The couple expressed frustration with State Senator John Schickel (R-Boone County), because he is a co-chair of the Licensing and Occupations interim committee and sits on the Licensing, Occupations and Administrative Regulations session committee.
“This is the third year the bill has been sent to Sen. Schickel’s office, and it hasn’t been heard,” Eric said. “It dies every year in the L&O.”
Schickel was contacted for this story and immediately returned a call placed to his senate office Wednesday.
Schickel said he had two marijuana bills presented to his committee this year, one for recreational and one for medical marijuana. He said the medical marijuana bill came to his office too late in the session to have it put before the L&O committee.
“I told the sponsor we couldn’t have a hearing that late.
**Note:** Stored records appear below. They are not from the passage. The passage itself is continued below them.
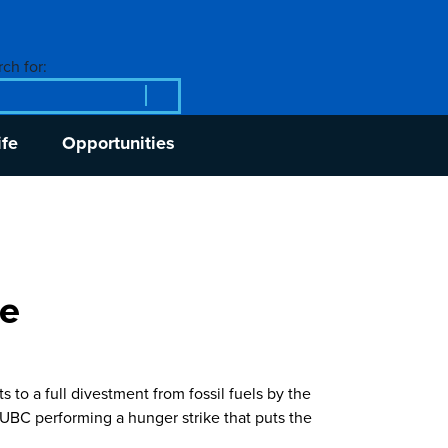
ch for:
ife
Opportunities
ke
to a full divestment from fossil fuels by the
R UBC performing a hunger strike that puts the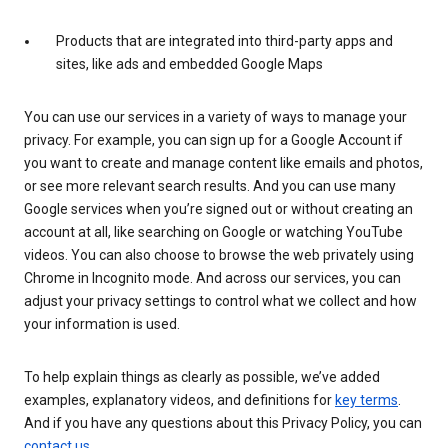
Products that are integrated into third-party apps and
sites, like ads and embedded Google Maps
You can use our services in a variety of ways to manage your
privacy. For example, you can sign up for a Google Account if
you want to create and manage content like emails and photos,
or see more relevant search results. And you can use many
Google services when you’re signed out or without creating an
account at all, like searching on Google or watching YouTube
videos. You can also choose to browse the web privately using
Chrome in Incognito mode. And across our services, you can
adjust your privacy settings to control what we collect and how
your information is used.
To help explain things as clearly as possible, we’ve added
examples, explanatory videos, and definitions for
key terms
.
And if you have any questions about this Privacy Policy, you can
contact us
.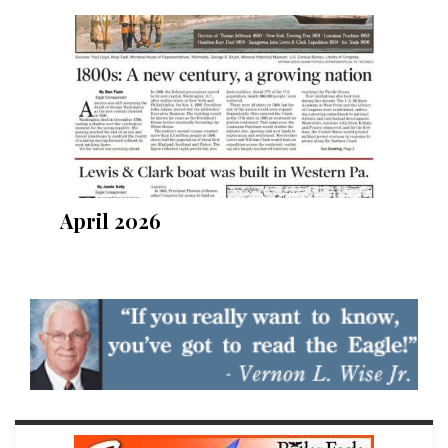
April 2026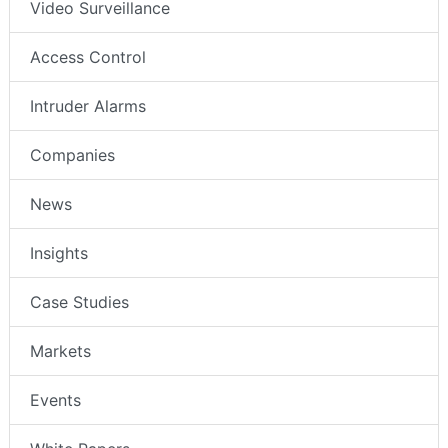
Video Surveillance
Access Control
Intruder Alarms
Companies
News
Insights
Case Studies
Markets
Events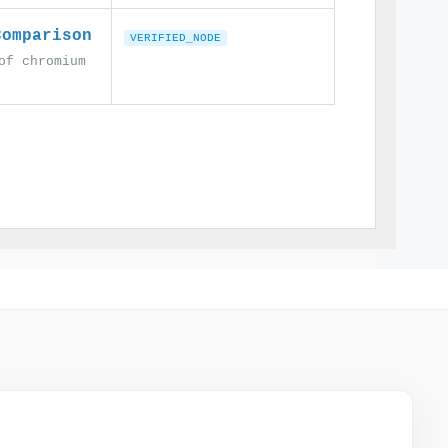
Comparison
VERIFIED_NODE
of chromium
I’ve always been open to medical marijuana,” he said.
He noted he was the first representative to sponsor the hemp bill before its passage.
He also said he has committed to holding an interim hearing on the medical marijuana issue in either July or August. He said the purpose is to hear more of the science behind marijuana.
“With a bill that important and that big, we have to proceed thoughtfully and carefully. I want to hear from both sides of the issue,” Schickel said.
He said in the past, the votes haven’t been there (at committee level) to pass the bill forward to the full Senate, noting “some people don’t think it’s a good thing,” and the American Medical Association doesn’t think the science (on the matter) is there.
“I’m open to it. I’m not against it. I’ve given it a commitment…I will hold a hearing. It’s important. If the votes are there, we’ll pass it,” he said, adding he will encourage the sponsors to pre-file the bill for next year’s General Assembly.
Calls to State Senator Steve West, the co-sponsor of SB 263, were not returned to The Ledger Independent.
The Crawfords say there is enough documented science to support legalizing medical marijuana.
“It’s not because High Times or pot smokers say it,” Michelle said.
“Sick people should have a choice, I don’t want to go blind. There’s no such thing as a safe drug, but there is a safer choice,” Eric said.